● **The problem**:
Set down, exactly as written, the line containing "tu proyecto" and all the lines that follow it to the end of the entries below, omitting every picture.

Input data START

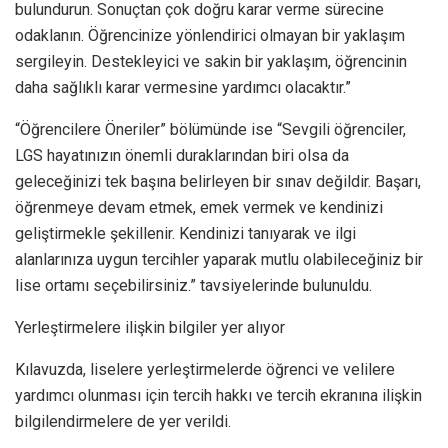
bulundurun. Sonuçtan çok doğru karar verme sürecine
odaklanın. Öğrencinize yönlendirici olmayan bir yaklaşım
sergileyin. Destekleyici ve sakin bir yaklaşım, öğrencinin
daha sağlıklı karar vermesine yardımcı olacaktır.”
“Öğrencilere Öneriler” bölümünde ise “Sevgili öğrenciler,
LGS hayatınızın önemli duraklarından biri olsa da
geleceğinizi tek başına belirleyen bir sınav değildir. Başarı,
öğrenmeye devam etmek, emek vermek ve kendinizi
geliştirmekle şekillenir. Kendinizi tanıyarak ve ilgi
alanlarınıza uygun tercihler yaparak mutlu olabileceğiniz bir
lise ortamı seçebilirsiniz.” tavsiyelerinde bulunuldu.
Yerleştirmelere ilişkin bilgiler yer alıyor
Kılavuzda, liselere yerleştirmelerde öğrenci ve velilere
yardımcı olunması için tercih hakkı ve tercih ekranına ilişkin
bilgilendirmelere de yer verildi.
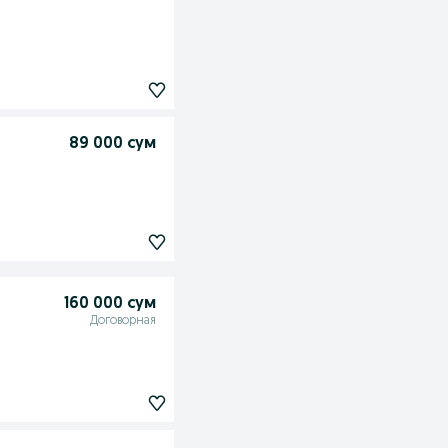
89 000 сум
160 000 сум
Договорная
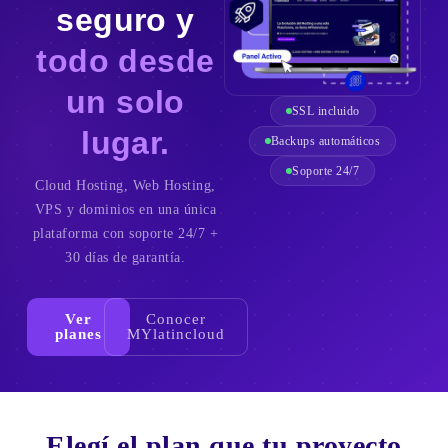
seguro y
todo desde
un solo
SSL incluido
lugar.
Backups automáticos
Soporte 24/7
Cloud Hosting, Web Hosting,
VPS y dominios en una única
plataforma con soporte 24/7 +
30 días de garantía.
Ver
Conocer
planes
MYlatincloud
Elegí el plan que
tu proyecto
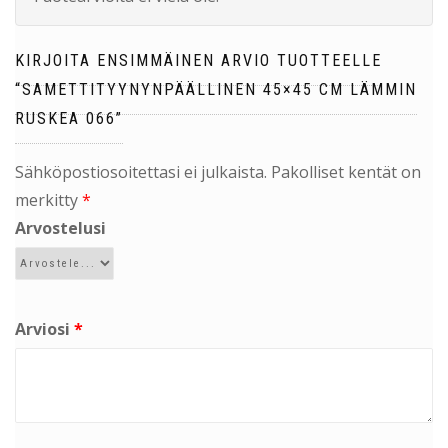
KIRJOITA ENSIMMÄINEN ARVIO TUOTTEELLE
“SAMETTITYYNYNPÄÄLLINEN 45×45 CM LÄMMIN
RUSKEA 066”
Sähköpostiosoitettasi ei julkaista.
Pakolliset kentät on
merkitty
*
Arvostelusi
Arviosi
*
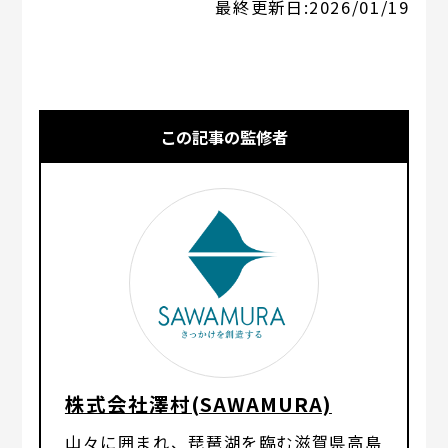
最終更新日:
2026/01/19
この記事の監修者
株式会社澤村(SAWAMURA)
山々に囲まれ、琵琶湖を臨む滋賀県高島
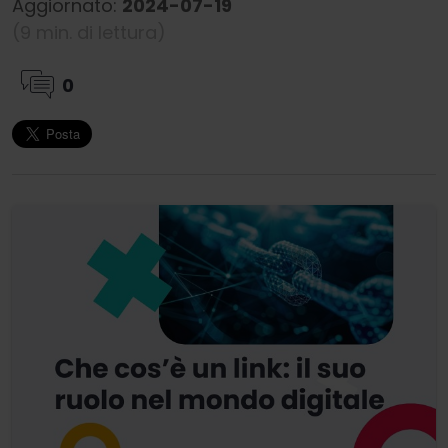
Aggiornato:
2024-07-19
(9 min. di lettura)
0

Input data END

● **Response below**:
tu proyecto
KIRJOITA ENSIMMÄINEN ARVIO TUOTTEELLE
“SAMETTITYYNYNPÄÄLLINEN 45×45 CM LÄMMIN
RUSKEA 066”
Sähköpostiosoitettasi ei julkaista.
Pakolliset kentät on
merkitty
*
Arvostelusi
Arviosi
*
最終更新日:
2026/01/19
この記事の監修者
株式会社澤村(SAWAMURA)
山々に囲まれ、琵琶湖を臨む滋賀県高島
Aggiornato:
2024-07-19
(9 min. di lettura)
0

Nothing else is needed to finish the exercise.